Plauen - Am Ende feierte der Hohndorfer Carnevals Verein gemeinsam mit dem Oelsnitzer Carnevals Club ihren ersten und zweiten Platz ausgiebig auf der Bühne.

Das HCV-Männerballett aus Hohndorf in der Nähe des sächsischen Lichtenstein überzeugte erneut die Jury und gewann bereits das zweite Mal den Wanderpokal. In ihrer "Horrornacht" hatten Monster und Ghostbusters eine eigene Choregrafie und auch die Kostüme waren die aufwändigsten unter allen Mitstreitern.

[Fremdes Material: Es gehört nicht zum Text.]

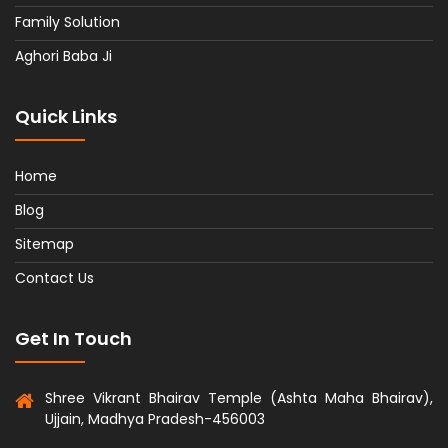
Family Solution
Aghori Baba Ji
Quick Links
Home
Blog
Sitemap
Contact Us
Get In Touch
Shree Vikrant Bhairav Temple (Ashta Maha Bhairav),
Ujjain, Madhya Pradesh-456003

Die Männer des OCC rollten mit ihrem magischen Zug erneut auf Gleis 11 3/4 über die Bühne und durch den Saal und fuhren damit direkt auf die Insel mit zwei Bergen und den 2. Platz.

Dritter wurden die Groitzscher als einer der beiden gastgebenden Vereine. Sie folgten dem Ruf der "Freiheit" und verwandelten sich von Sträflingen zu Matrosen, die ihr Leben genießen. Die Damen, die als Begleitpersonen mit angereist waren, krönten den Auftritt mit einer kleinen Überraschung. Bei der Schlusspose warfen sie Unterwäsche auf die Bühne, die die Pyramide des Männerballett vor Lachen fast ein wenig ins Wackeln brachte.

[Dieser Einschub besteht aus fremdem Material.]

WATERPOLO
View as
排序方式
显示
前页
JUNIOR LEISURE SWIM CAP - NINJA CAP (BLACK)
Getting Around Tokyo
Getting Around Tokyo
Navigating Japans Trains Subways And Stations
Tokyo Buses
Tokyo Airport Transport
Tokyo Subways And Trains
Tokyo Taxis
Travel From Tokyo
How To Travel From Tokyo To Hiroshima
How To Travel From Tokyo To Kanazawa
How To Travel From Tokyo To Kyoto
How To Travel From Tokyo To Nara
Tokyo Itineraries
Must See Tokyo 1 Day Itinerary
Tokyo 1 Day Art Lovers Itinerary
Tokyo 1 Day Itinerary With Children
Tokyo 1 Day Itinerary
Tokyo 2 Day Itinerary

Die anderen vier Vereine teilten sich den vierten Platz, brachten allesamt die Freude darüber jedoch nicht weniger laut zum Ausdruck. Der Weischlitzer DCC ließ "Amadeus" auferstehen, der WKC engagierte extra "Helene Fischer und Andreas Gabalier" und der Karnevalsklub Bannewitz verpaarte Löwen mit Einhörnern im Dschungel. Frenetisch feierten auch die Hundsgrüner Faschingsfreunde ihren vierten Platz.

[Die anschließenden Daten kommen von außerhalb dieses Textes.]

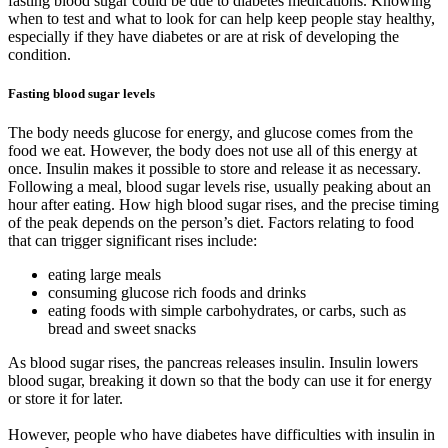
fasting blood sugar could be due to diabetes medications. Knowing
when to test and what to look for can help keep people stay healthy,
especially if they have diabetes or are at risk of developing the
condition.
Fasting blood sugar levels
The body needs glucose for energy, and glucose comes from the
food we eat. However, the body does not use all of this energy at
once. Insulin makes it possible to store and release it as necessary.
Following a meal, blood sugar levels rise, usually peaking about an
hour after eating. How high blood sugar rises, and the precise timing
of the peak depends on the person’s diet. Factors relating to food
that can trigger significant rises include:
eating large meals
consuming glucose rich foods and drinks
eating foods with simple carbohydrates, or carbs, such as
bread and sweet snacks
As blood sugar rises, the pancreas releases insulin. Insulin lowers
blood sugar, breaking it down so that the body can use it for energy
or store it for later.
However, people who have diabetes have difficulties with insulin in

Als Ballett möchten die nach eigenen Aussagen bewegungsresistenten Herren nicht bezeichnet werden. Sie sagten ihre Teilnahme am Contest erst vor wenigen Tagen zu und traten als "Bierleader", sozusagen Cheerleader mit Bierbauch, auf.

Eröffnet wurde der Abend im Übrigen von der Trommelgruppe, die sich aus dem Fanprojekt Plauen- Vogtland gründeten und inzwischen bei privaten und öffentlichen Auftritten laute Töne anschlagen. Die Jury bestand aus jeweils einem Mitglied der teilnehmenden Vereine sowie einer unabhängigen Person. Diese war in diesem Jahr wieder Madlen Schulz, Studioleiterin des Vogtland Radios.

Heiratsantrag auf der Bühne

Der WKC selbst zeigte zwischen den offiziellen Startplätzen einige vereinseigene Darbietungen und sorgte kurz vor der Siegerehrung für eine besondere Überraschung. Torsten Schadzik, kniete mit einem Strauß Rosen auf der Bühne nieder. Der Dresdner zog der Liebe wegen erst 2017 nach Plauen. Er ist sozusagen WKC-Neumitglied und tanzte diese Saison zum ersten Mal im Männerballett mit.

Am Samstagabend hoffte er auf das Ja-Wort seiner Liebsten, Bettina Henniger. Die ließ ihn nicht lange zappeln und schaffte es, nahezu das ganze Publikum in Rührung zu versetzen. Nach der Siegerehrung war Party angesagt und da lässt sich beim WKC niemand zwei Mal bitten.